Генерал-от-инфантерии Мандерштерн объяснил, что, будучи членом комитета по занимаемой им должности директора Чесменской богадельни и быв поэтому совершенно подчинен самому комитету, он не считал себя в праве предлагать какие-либо нововведения, а вся его заботливость сосредоточивалась на благоустройстве богадельни. По своим преклонным летам, он не мог вникнуть во все подробности, "особенно в отчетность, которая требует времени и совершенного знания бухгалтерии". По выражение Мандерштерна, "злодейски поступок Политковского вовлек и его, с большим семейством, в самое гибельное положение, ибо не только чрез то подверг 48-летнюю беспорочную службу его уничтожению, но непомраченное до сих пор доброе имя его, чрез передачу многочисленными голосами газет и журналов, всемирному посрамлению".

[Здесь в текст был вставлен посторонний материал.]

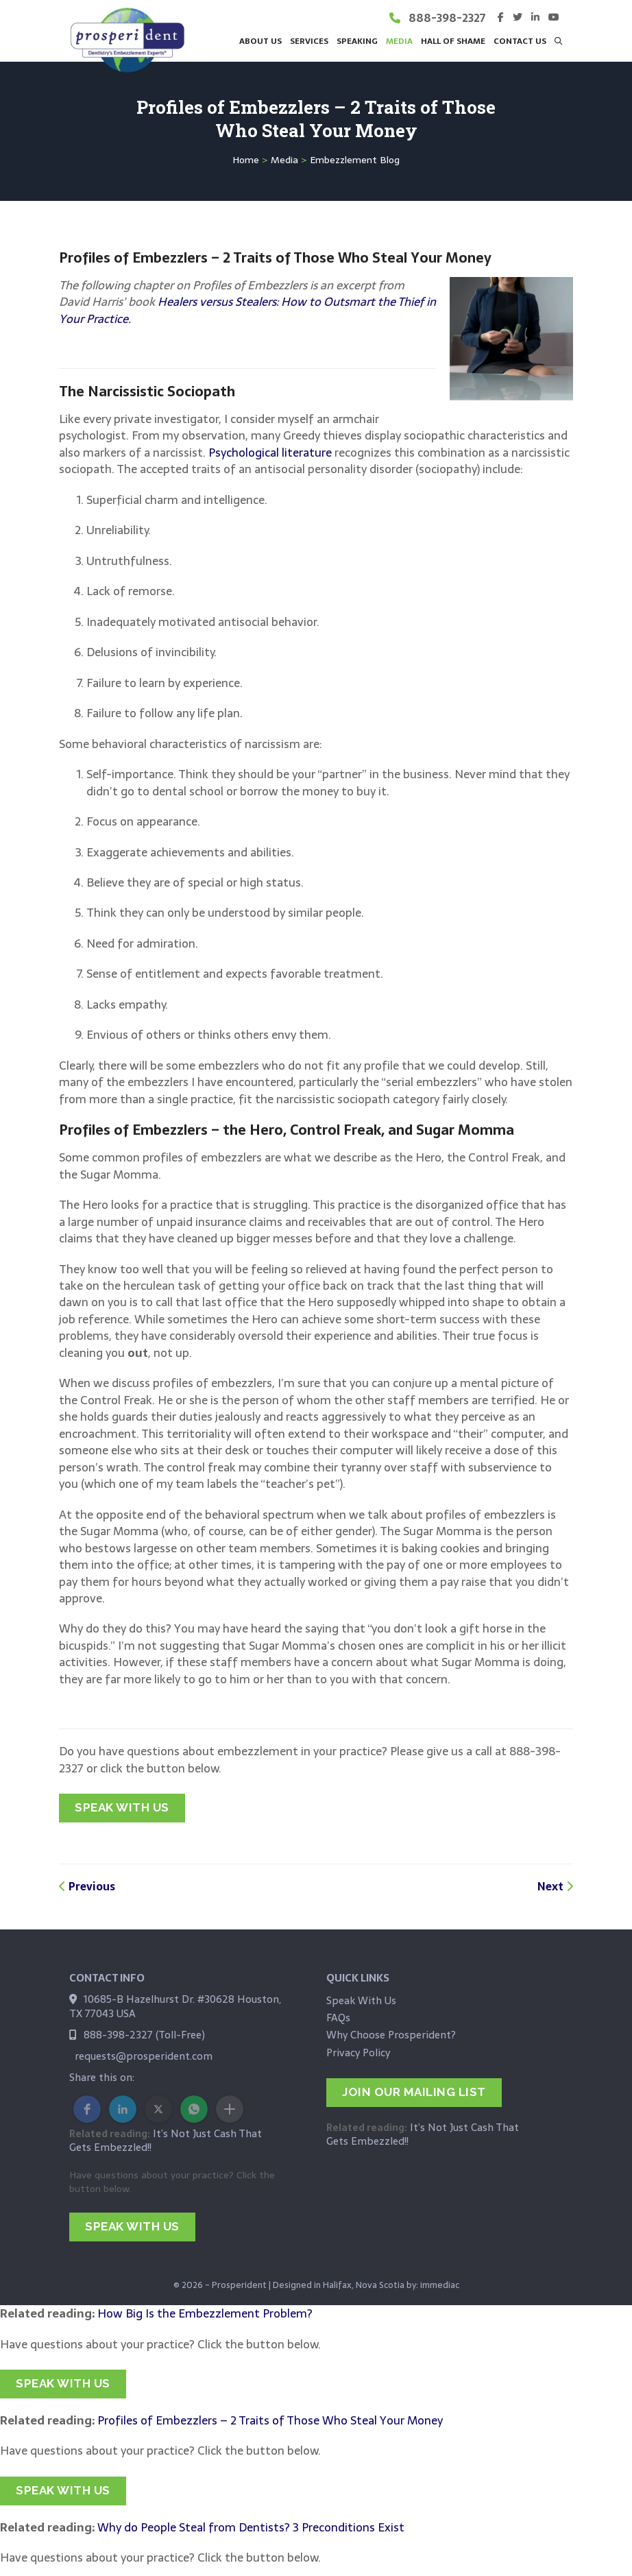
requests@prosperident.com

Генерал-от-инфантерии Арбузов показал, что он при назначении его в члены комитета был убежден о совершении в нем дел "на точном оснований узаконенных правил" и поэтому ни позволял себе отступать по ревизии от ранее установленного порядка. Он никогда "не дерзал" мыслить о возможности "подобного вероломства и даже до сих пор не постигает, какие утонченные средства употреблял Политковский". В заключение он ставил вопрос: "мог ли он, Арбузов, и все прочие члены комитета, назначенные в это звание с самого недавнего времени, открыть зло, теперь лишь обнаруженное смертью его виновника, если правительственные власти, располагавшие всеми средствами не только для открытая, но и для предупреждения его, при всех своих средствах, не только не предупредили и не открыли зла, но и вообще сами доверяли Политковскому и освятили эту доверенность семнадцатью годами и многими наградами?" Из показаний того же генерала Арбузова видно, что Политковский, тотчас по назначении директором комитетской канцелярии, стал вести открытую жизнь; столь быстрое обогащение его объяснялось крупным карточным выигрышем, но и это обстоятельство, по мнению Арбузова, было бы достаточным, чтобы признать Политковского нетерпимым не только на его должности, а и вообще на всякой службе.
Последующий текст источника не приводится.